||| BY STEVE BERNHEIM, theORCASONIAN REPORTER |||

In 1964 my mother took me to the World’s Fair in New York. I drove a car along a track at the Ford or Hertz pavilion, glided by the dancing marionettes of It’s a Small World, and gazed briefly upon the Videophone from the Bell Telephone Company. Now, more than half a century later, can we not say some of us yet struggle to master this technology?

As in so many aspects of our material and moral lives, COVID has focused our attention, but not improved our position. This year, I’ve downloaded apps for Zoom, FaceTime, TeamViewer, Skype, and Teams. But when I choose to communicate, I still prefer the ‘phone, the kind Bell invented in the 1870s.
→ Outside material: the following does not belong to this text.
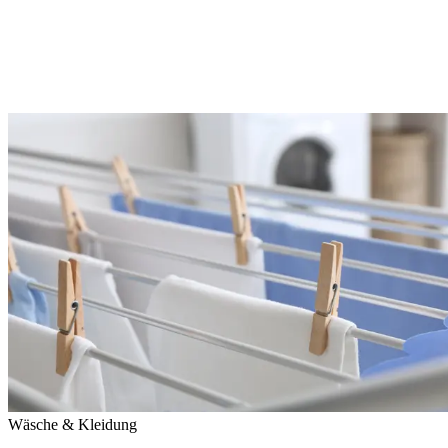
Wäsche & Kleidung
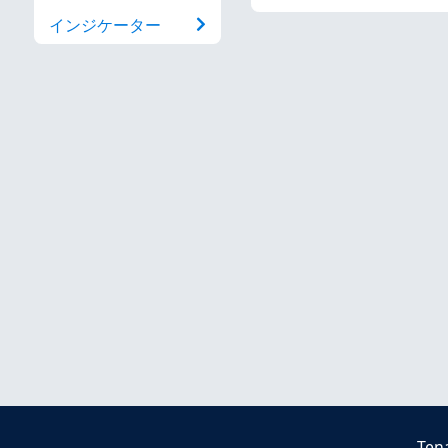
インジケーター
Ten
The Planning Commission in 2020 faced communication challenges after COVID foreclosed in-person public meetings. Planning Department staff, Commission members, and members of the public struggled to attend meetings “virtually” and the average time for Planning Commission meetings
stretched from two or three hours per monthly meeting to more than four, not including hours of breaks and delays due to technical difficulties. More than once meetings paused while kitchen dishes rattled or those on line made conversation in the background.

Green Acres premiered on television in 1965 and Oliver Douglas climbed up his telephone pole to access a party line to connect his calls. Then and now, in good times and bad, humor can be found on screen.